After he commits multiple murders including that of his own sister Judith, Michael is kept at Smith’s Grove Sanitarium, where he finds tentative companionship with a gentle Dr. Loomis. Though Michael has no recollection of the savage crimes he committed, he maintains a regular dialogue with his psychiatrist at first. Regardless of how I feel about giving a backstory to the masked boogeyman himself, seeing that interaction between the two goes a long way in strengthening their connection. Loomis no longer seems like a raving madman; here, he’s a professional who continuously rang the alarm bell, only to have it fall upon deaf ears.  
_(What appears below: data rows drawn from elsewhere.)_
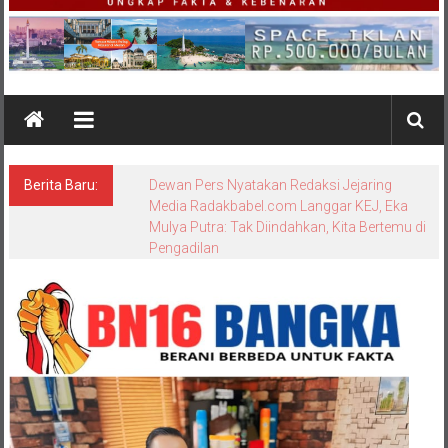
Berita Baru:
Bungkam Saat Dikonfirmasi, Sikap Kanit
Tipidter Polres Bangka Barat Memicu
Pertanyaan: Equality Before the Law
Dipertanyakan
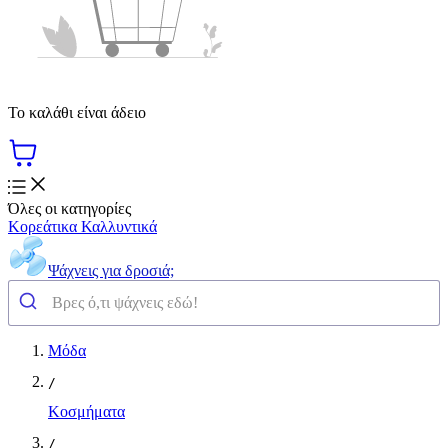
Το καλάθι είναι άδειο
Όλες οι κατηγορίες
Κορεάτικα Καλλυντικά
Ψάχνεις για δροσιά;
Μόδα
/
Κοσμήματα
/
Loomis and his sessions act as a tool to show young Michael’s state of mental decay. He provides further insight about 10 year-old Michael’s motives as the boy talks about his homemade masks and why he likes them. It all goes toward giving a background on Michael, which Carpenter explicitly avoided in his Lovecraftian original. In this regard, the weary Doctors of past and present converge on a single premise: that he recognizes from his first encounters with Michael that Michael is no longer a normal person (if he ever was), and that he is becoming something much more deadly.
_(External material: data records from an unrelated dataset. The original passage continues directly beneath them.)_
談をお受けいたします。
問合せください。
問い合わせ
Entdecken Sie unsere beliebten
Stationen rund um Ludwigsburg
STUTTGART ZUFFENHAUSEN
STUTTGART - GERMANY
In the Loomis recordings, he becomes more and more dejected as Michael becomes more and more unbalanced. And yet, he comforts Michael, hugging him as Michael laments that he can’t go home. The doctor even convinces “the suits” to let Michael outside during one of their sessions. 2007’s Halloween shows a deeper connection between Loomis and Michael Myers in 45 minutes than in the series entire. In an outdoor session, Loomis appeals to whatever humanity Michael has left:

“Please, if you don’t communicate with me, how can I help you? I’m here to help you. I feel an utter failure, at the moment, that I just can’t get through to you.”
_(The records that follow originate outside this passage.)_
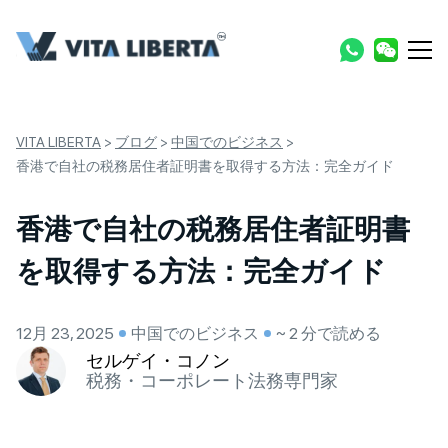
VITA LIBERTA
>
ブログ
>
中国でのビジネス
>
香港で自社の税務居住者証明書を取得する方法：完全ガイド
香港で自社の税務居住者証明書
を取得する方法：完全ガイド
12月 23, 2025
中国でのビジネス
~ 2 分で読める
セルゲイ・コノン
税務・コーポレート法務専門家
Despite the care he receives, Michael is simply evil. And despite the care he gives, Loomis learns time and again throughout Halloween that there’s no stopping this train. This theme reoccurs all along the film’s 109-minute runtime: that of Loomis doing everything he’s supposed to do, shouting until he’s blue in the face, and still failing his patient, and failing to stop him. Even in the final chase of the film, the theme rings true. Laurie Strode, bloodied and exhausted, cowers at the end of a hallway. Loomis arrives just in time and shoots Michael, just as he did in the original. This time, though, Loomis painfully begs Michael to stop before firing, and then again. Michael is literally descending upon a helpless girl and Loomis is still trying to get through to him. Laurie temporarily scurries away, but the ever-unstoppable Michael eventually catches up with her. He comes back after Laurie and drags her into the old Myers home. A weary Loomis again tries to figuratively penetrate the mask, even admitting out loud that he failed Michael. It’s a final emotional appeal to the boy he treated at Smith’s Grove so many years ago, the boy he knew better than anyone else alive. But the old Michael is gone, replaced by an absolute void of humanity and emotion that nearly crushes his former psychiatrist’s skull as he pleads with him. Wounded and weakened, he resorts to clinging to Myers’ leg to stop him. This simple image embodies the internal struggle that Loomis grapples with: he tries to exert control, but as always, Loomis can’t prevent Michael Myers from killing.

While this does happen in the 1978 film, it’s to a far lesser degree and lacking the grounding clinical tether that the remake provides at Smith’s Grove and beyond. A re-visit to Carpenter’s Halloween with a focus on Loomis’ arc does reveal some truth about Rob Zombie’s ranting-and-raving characterization of the “old” Loomis. He does seem mad. He does only show up to say something dramatic. Pleasence’s performance was by no means bad, and Carpenter’s film is a horror masterpiece. To be honest, I still prefer the original Halloween to the re-imagining. But while the film is often maligned in the way that most reboots of classic films are maligned, there’s no doubt that the role of Doctor Loomis in Zombie’s Halloween is a marked expansion and improvement over the original mythos. Deal with it.